Download or read book HATE written by Nadine Strossen and published by Oxford University Press. This book was released on 2018-04-02 with total page 233 pages. Available in PDF, EPUB and Kindle. Book excerpt: The updated paperback edition of HATE dispels misunderstandings plaguing our perennial debates about "hate speech vs. free speech," showing that the First Amendment approach promotes free speech and democracy, equality, and societal harmony.
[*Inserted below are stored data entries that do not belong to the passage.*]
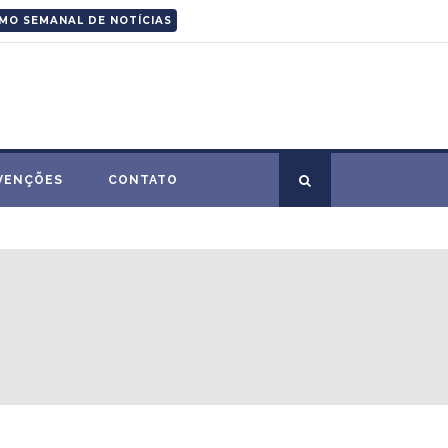
MO SEMANAL DE NOTÍCIAS
VENÇÕES
CONTATO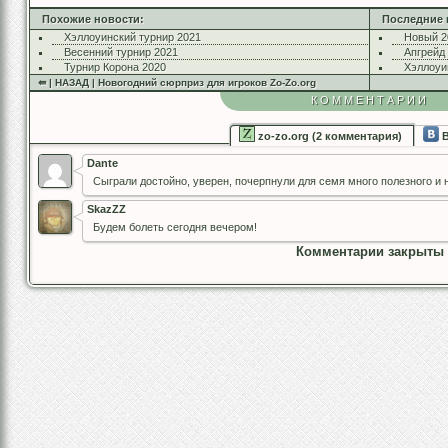
Похожие новости:
Последние 
Хэллоуинский турнир 2021
Новый 2
Весенний турнир 2021
Апгрейд
Турнир Корона 2020
Хэллоуи
⇚ | НАЗАД | Новогодний сюрприз для игроков Zo-Zo.org
КОММЕНТАРИИ
zo-zo.org (2 комментария)
В
Dante
Сыграли достойно, уверен, почерпнули для семя много полезного и 
SkazZZ
Будем болеть сегодня вечером!
Комментарии закрыты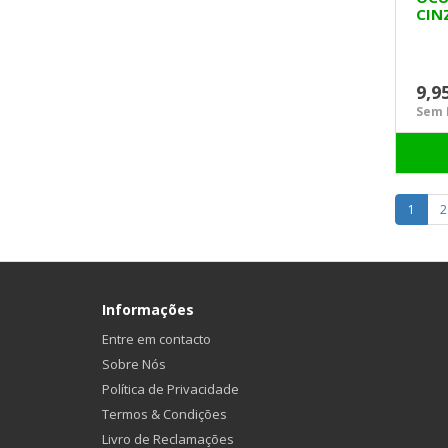
CIN
9,9
Sem I
1
2
Informações
Entre em contacto
Sobre Nós
Política de Privacidade
Termos & Condições
Livro de Reclamações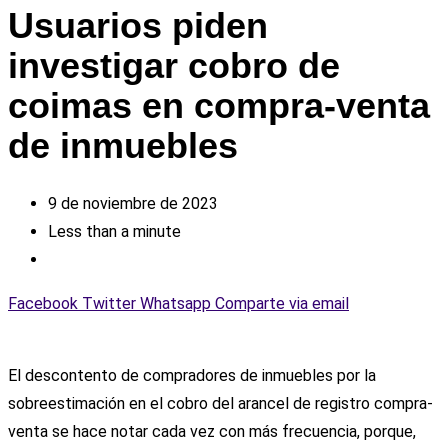
Usuarios piden
investigar cobro de
coimas en compra-venta
de inmuebles
9 de noviembre de 2023
Less than a minute
Facebook
Twitter
Whatsapp
Comparte via email
El descontento de compradores de inmuebles por la
sobreestimación en el cobro del arancel de registro compra-
venta se hace notar cada vez con más frecuencia, porque,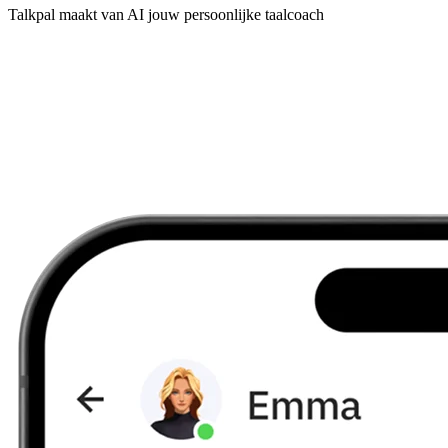
Talkpal maakt van AI jouw persoonlijke taalcoach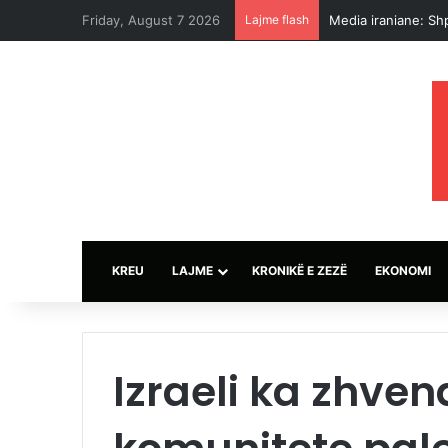
Friday, August 7 2026
Lajme flash
Trump thotë se një
KREU
LAJME
KRONIKË E ZEZË
EKONOMI
Izraeli ka zhve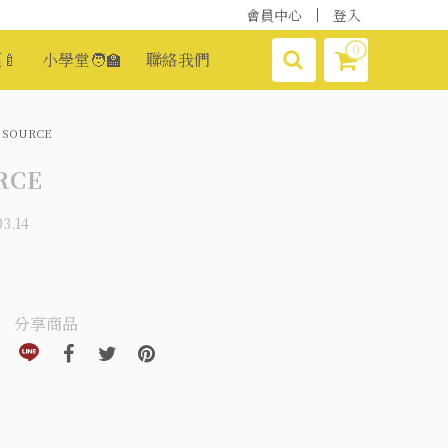
會員中心
登入
0
🍼
小學堂🧑‍🏫
聯絡我們
 SOURCE
RCE
3.14
分享商品
分享到line(另開視窗)
分享到facebook(另開視窗)
分享到twitter(另開視窗)
分享到pinterest(另開視窗)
As "hate speech" has no generally accepted definition, we hear many incorrect assumptions that it is either absolutely unprotected or absolutely protected from censorship. Rather, U.S. law allows government to punish hateful or discriminatory speech in specific contexts when it directly causes imminent serious harm. Yet, government may not punish such speech solely because its message is disfavored, disturbing, or vaguely feared to possibly contribute to some future harm. "Hate speech" censorship proponents stress the potential harms such speech might further: discrimination, violence, and psychic injuries. However, there has been little analysis of whether censorship effectively counters the feared injuries. Citing evidence from many countries, this book shows that "hate speech" are at best ineffective and at worst counterproductive. Therefore, prominent social justice advocates worldwide maintain that the best way to resist hate and promote equality is not censorship, but rather, vigorous "counterspeech" and activism.

Book The Fight to Vote

    Book Details:
  • Author : Michael Waldman
  • Publisher : Simon and Schuster
  • Release : 2022-01-18
  • ISBN : 1982198931
  • Pages : 448 pages

Download or read book The Fight to Vote written by Michael Waldman and published by Simon and Schuster. This book was released on 2022-01-18 with total page 448 pages. Available in PDF, EPUB and Kindle. Book excerpt: On cover, the word "right" has an x drawn over the letter "r" with the letter "f" above it.